Сары-Шая и не подумал сгинуть, напротив, уселся, устраиваясь поудобней, закинул ногу на ногу. Немигающие кошачьи желтые глаза ехидно блеснули. — Ты, милок, это всерьез?
— Скорпион ты, а не человек... Убирайся!
— Вот оно как! Ну-ну!.. Народ прозвал меня Сары-Шая, но никак не Скорпионом. Ишь, придумал тоже... скор-пи-он... Ну спасибо, милок, порадовал. Очень даже неплохо. Кхе-хе-хе... — Сары-Шая был удивительно спокоен, даже вроде бы благодушен. Зато ты был готов взорваться гневом. Ярость захлестнула тебя. Ты стиснул кулаки.
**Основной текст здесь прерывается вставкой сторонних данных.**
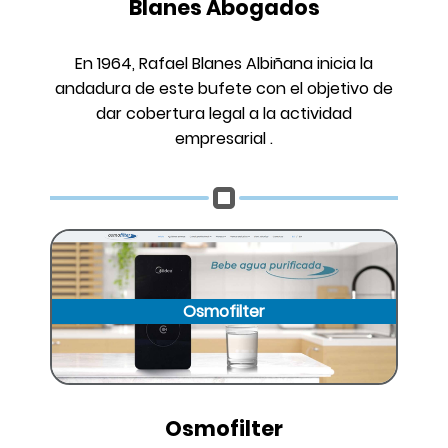
Blanes Abogados
En 1964, Rafael Blanes Albiñana inicia la
andadura de este bufete con el objetivo de
dar cobertura legal a la actividad
empresarial .
Osmofilter
Osmofilter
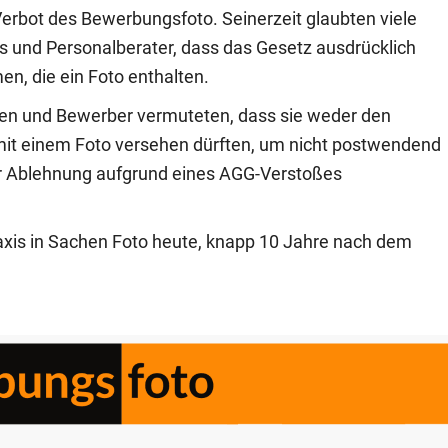
 Verbot des Bewerbungsfoto. Seinerzeit glaubten viele
es und Personalberater, dass das Gesetz ausdrücklich
, die ein Foto enthalten.
en und Bewerber vermuteten, dass sie weder den
 mit einem Foto versehen dürften, um nicht postwendend
 Ablehnung aufgrund eines AGG-Verstoßes
xis in Sachen Foto heute, knapp 10 Jahre nach dem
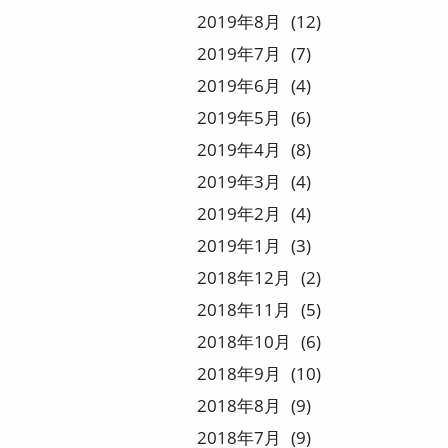
2019
8
12
2019
7
7
2019
6
4
2019
5
6
2019
4
8
2019
3
4
2019
2
4
2019
1
3
2018
12
2
2018
11
5
2018
10
6
2018
9
10
2018
8
9
2018
7
9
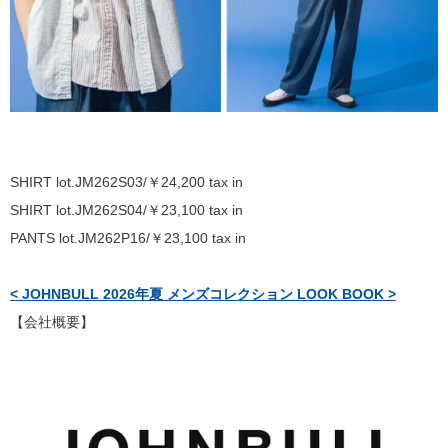
SHIRT lot.JM262S03/￥24,200 tax in
SHIRT lot.JM262S04/￥23,100 tax in
PANTS lot.JM262P16/￥23,100 tax in
< JOHNBULL 2026年夏 メンズコレクション LOOK BOOK >
【会社概要】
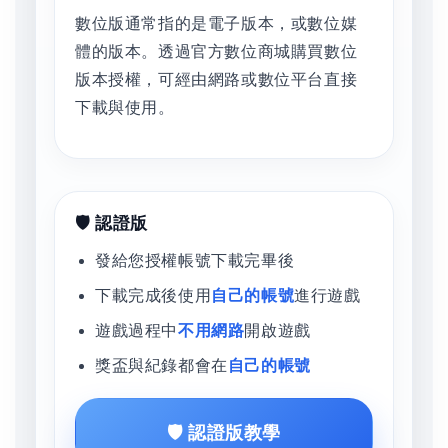
數位版通常指的是電子版本，或數位媒
體的版本。透過官方數位商城購買數位
版本授權，可經由網路或數位平台直接
下載與使用。
🛡️ 認證版
發給您授權帳號下載完畢後
下載完成後使用
自己的帳號
進行遊戲
遊戲過程中
不用網路
開啟遊戲
獎盃與紀錄都會在
自己的帳號
🛡️ 認證版教學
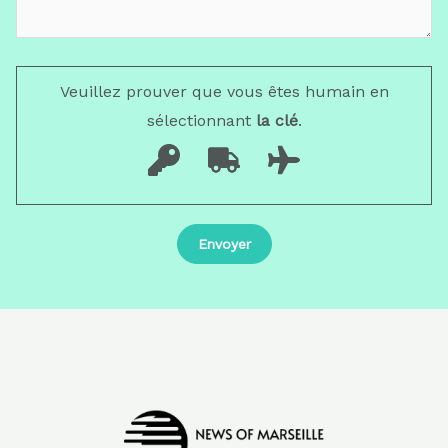
Veuillez prouver que vous êtes humain en
sélectionnant
la clé
.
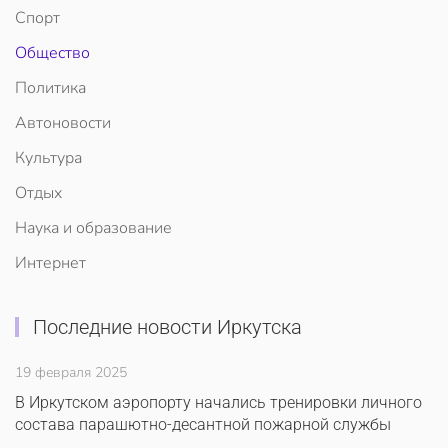
Спорт
Общество
Политика
Автоновости
Культура
Отдых
Наука и образование
Интернет
Последние новости Иркутска
19 февраля 2025
В Иркутском аэропорту начались тренировки личного
состава парашютно-десантной пожарной службы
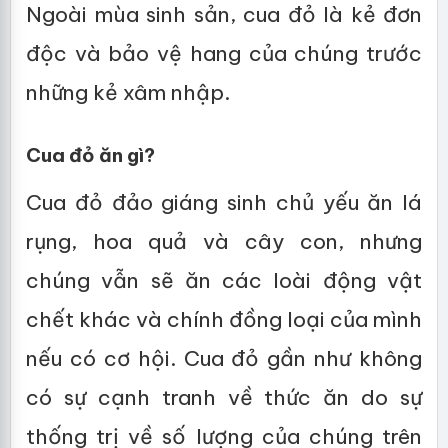
Ngoài mùa sinh sản, cua đỏ là kẻ đơn
độc và bảo vệ hang của chúng trước
những kẻ xâm nhập.
Cua đỏ ăn gì?
Cua đỏ đảo giáng sinh chủ yếu ăn lá
rụng, hoa quả và cây con, nhưng
chúng vẫn sẽ ăn các loài động vật
chết khác và chính đồng loại của mình
nếu có cơ hội. Cua đỏ gần như không
có sự cạnh tranh về thức ăn do sự
thống trị về số lượng của chúng trên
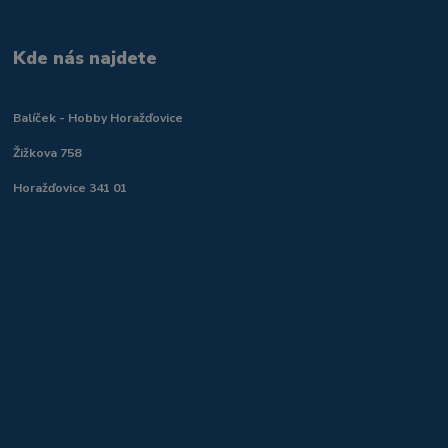
Kde nás najdete
Balíček - Hobby Horažďovice
Žižkova 758
Horažďovice 341 01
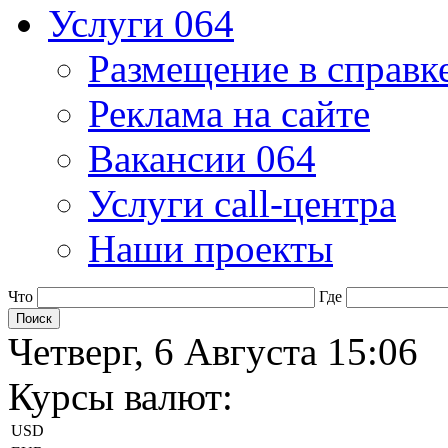
Услуги 064
Размещение в справк
Реклама на сайте
Вакансии 064
Услуги call-центра
Наши проекты
Что
Где
Четверг, 6 Августа 15:06
Курсы валют:
USD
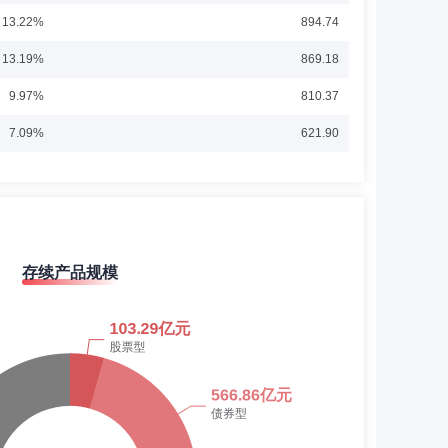
研究员；中国国际金融股份有限公司资产管理部高级研究
13.22%
894.74
券型证券投资基金、中金现金管家货币市场基金基金经理，
数7天持有期发起式证券投资基金基金经理，2022年11月15
展开
资基金基金经理，2017年6月2日至2018年11月13日担
13.19%
869.18
活配臵混合型证券投资基金基金经理，2017年9月1日至
金经理，2019年12月18日至2021年1月25日担任中金
9.97%
810.37
1日至2021年11月25日担任中金浙金6个月定期开放债券型
5日至2022年3月23日担任中金中债1-3年政策性金融债指数
7.09%
621.90
顾问、经理，从事信息系统审计、咨询、风险管理及内部控制
工作。2014年2月加入中金基金管理有限公司，任风险管理
7.70%
539.94
0.43%
294.81
1.07%
208.73
存续产品规模
1.28%
166.30
1.14%
152.19
1.03%
145.22
1.16%
136.19
8.76%
52.62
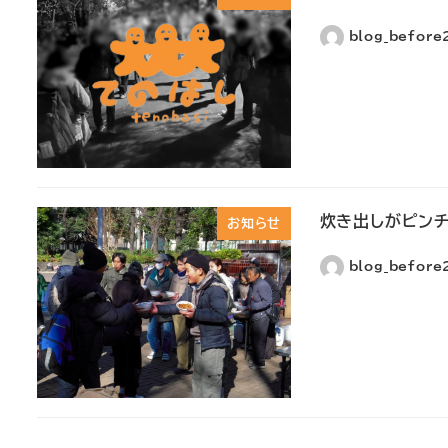
blog_befor
炊き出しがピン
お知らせ
blog_befor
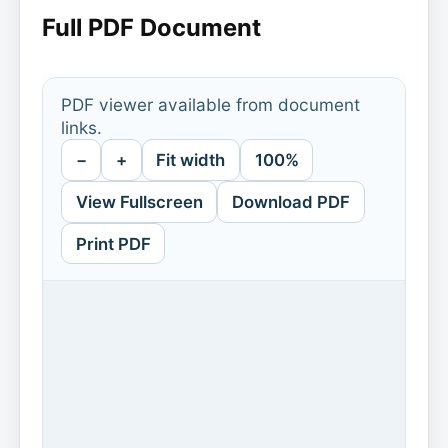
Full PDF Document
PDF viewer available from document
links.
−
+
Fit width
100%
View Fullscreen
Download PDF
Print PDF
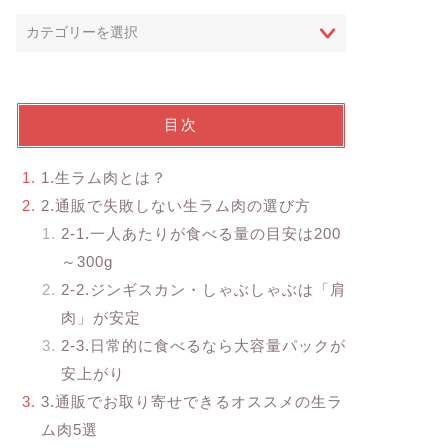
目次
1.生ラム肉とは？
2.通販で失敗しない生ラム肉の選び方
2-1.一人あたりが食べる量の目安は200
～300g
2-2.ジンギスカン・しゃぶしゃぶは「肩
肉」が安定
2-3.日常的に食べるなら大容量パックが
安上がり
3.通販でお取り寄せできるオススメの生ラ
ム肉5選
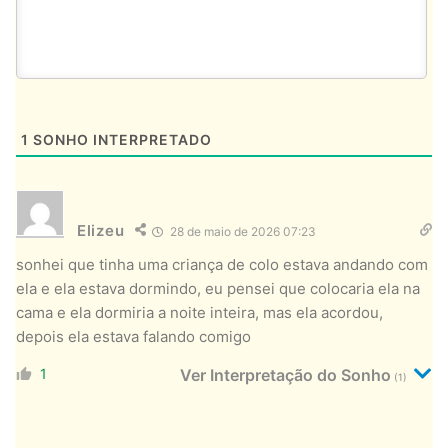
1
SONHO INTERPRETADO
Elizeu
28 de maio de 2026 07:23
sonhei que tinha uma criança de colo estava andando com
ela e ela estava dormindo, eu pensei que colocaria ela na
cama e ela dormiria a noite inteira, mas ela acordou,
depois ela estava falando comigo
1
Ver Interpretação do Sonho
(1)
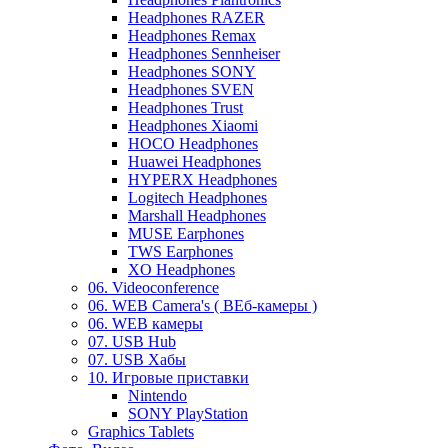
Headphones RAZER
Headphones Remax
Headphones Sennheiser
Headphones SONY
Headphones SVEN
Headphones Trust
Headphones Xiaomi
HOCO Headphones
Huawei Headphones
HYPERX Headphones
Logitech Headphones
Marshall Headphones
MUSE Earphones
TWS Earphones
XO Headphones
06. Videoconference
06. WEB Camera's ( ВЕб-камеры )
06. WEB камеры
07. USB Hub
07. USB Хабы
10. Игровые приставки
Nintendo
SONY PlayStation
Graphics Tablets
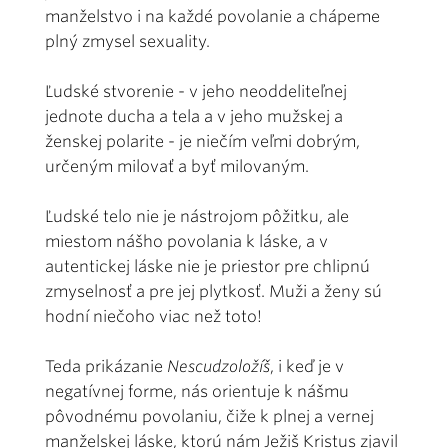
manželstvo i na každé povolanie a chápeme
plný zmysel sexuality.
Ľudské stvorenie - v jeho neoddeliteľnej
jednote ducha a tela a v jeho mužskej a
ženskej polarite - je niečím veľmi dobrým,
určeným milovať a byť milovaným.
Ľudské telo nie je nástrojom pôžitku, ale
miestom nášho povolania k láske, a v
autentickej láske nie je priestor pre chlipnú
zmyselnosť a pre jej plytkosť. Muži a ženy sú
hodní niečoho viac než toto!
Teda prikázanie
Nescudzoložíš
, i keď je v
negatívnej forme, nás orientuje k nášmu
pôvodnému povolaniu, čiže k plnej a vernej
manželskej láske, ktorú nám Ježiš Kristus zjavil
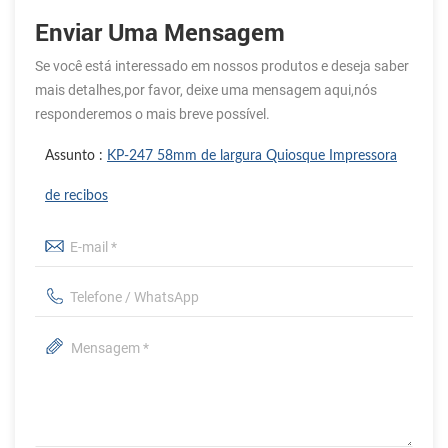
Enviar Uma Mensagem
Se você está interessado em nossos produtos e deseja saber
mais detalhes,por favor, deixe uma mensagem aqui,nós
responderemos o mais breve possível.
Assunto :
KP-247 58mm de largura Quiosque Impressora
de recibos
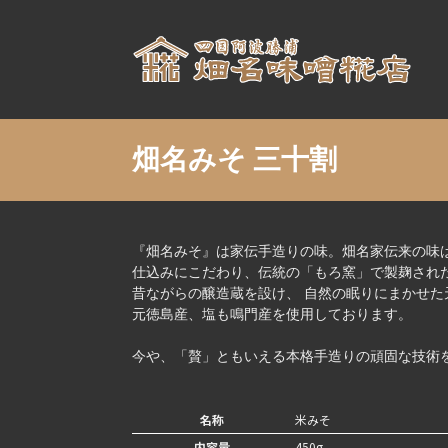
Skip
to
content
畑名みそ 三十割
『畑名みそ』は家伝手造りの味。畑名家伝来の味
仕込みにこだわり、伝統の「もろ窯」で製麹され
昔ながらの醸造蔵を設け、 自然の眠りにまかせ
元徳島産、塩も鳴門産を使用しております。
今や、「贅」ともいえる本格手造りの頑固な技術
名称
米みそ
内容量
450g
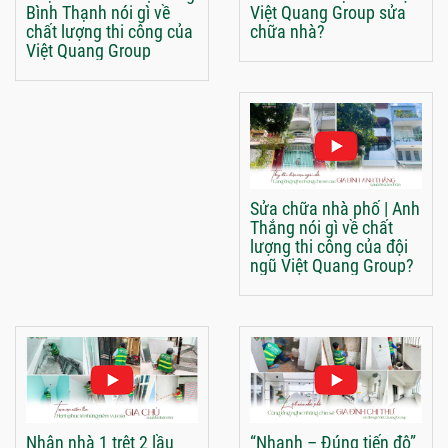
Bình Thạnh nói gì về
Việt Quang Group sửa
chất lượng thi công của
chữa nhà?
Việt Quang Group
Sửa chữa nhà phố | Anh
Thắng nói gì về chất
lượng thi công của đội
ngũ Việt Quang Group?
Nhận nhà 1 trệt 2 lầu
“Nhanh – Đúng tiến độ”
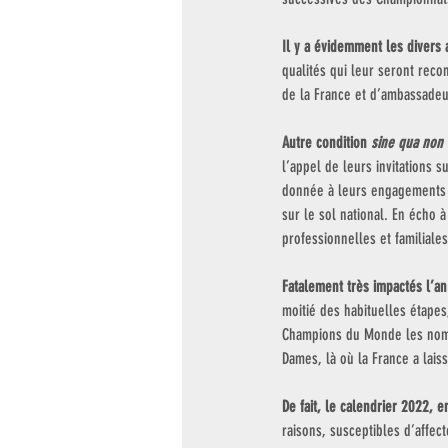
Il y a évidemment les divers 
qualités qui leur seront recon
de la France et d’ambassadeur
Autre condition 
sine qua non
l’appel de leurs invitations s
donnée à leurs engagements in
sur le sol national. En écho à
professionnelles et familial
Fatalement très impactés l’an
moitié des habituelles étape
Champions du Monde les nom
Dames, là où la France a lais
De fait, le calendrier 2022, e
raisons, susceptibles d’affec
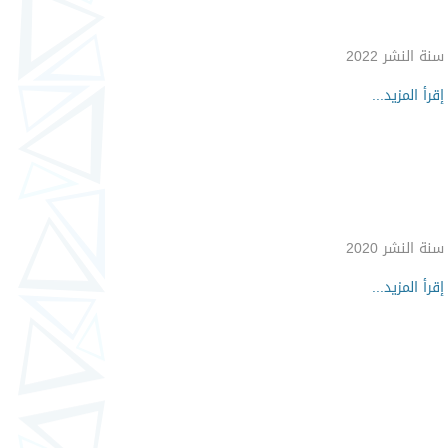
سنة النشر 2022
إقرأ المزيد...
سنة النشر 2020
إقرأ المزيد...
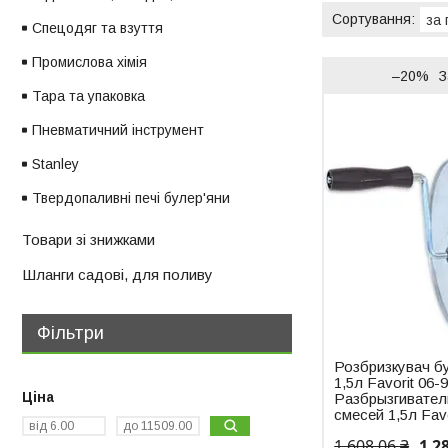
Спецодяг та взуття
Промислова хімія
–20%
З
Тара та упаковка
Пневматичний інструмент
Stanley
Твердопаливні печі булер'яни
Товари зі знижками
Шланги садові, для поливу
Фільтри
Розбризкувач б
1,5л Favorit 06-9
Ціна
Разбрызгивател
смесей 1,5л Favo
1 608,06 ₴
1 2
В теле нарастала неодолимая дрожь, и ты знал, что за этим может последовать... Кажется, Сары-Шая видел твое состояние. И, продолжая ухмыляться, краем немигающих глаз мельком покосился на твои чугунные, напряженно высовывающиеся, из рукавов кулаки. — Милок, это же кувалды! Ей-богу, кувалды! — Он опять глянул на них уже в открытую и, взяв твой кулак в свою ладонь, восхищенно покачал его на весу. — Вот это да-а!.. Жаль только, милок, что не пользуешься ты ими по назначению...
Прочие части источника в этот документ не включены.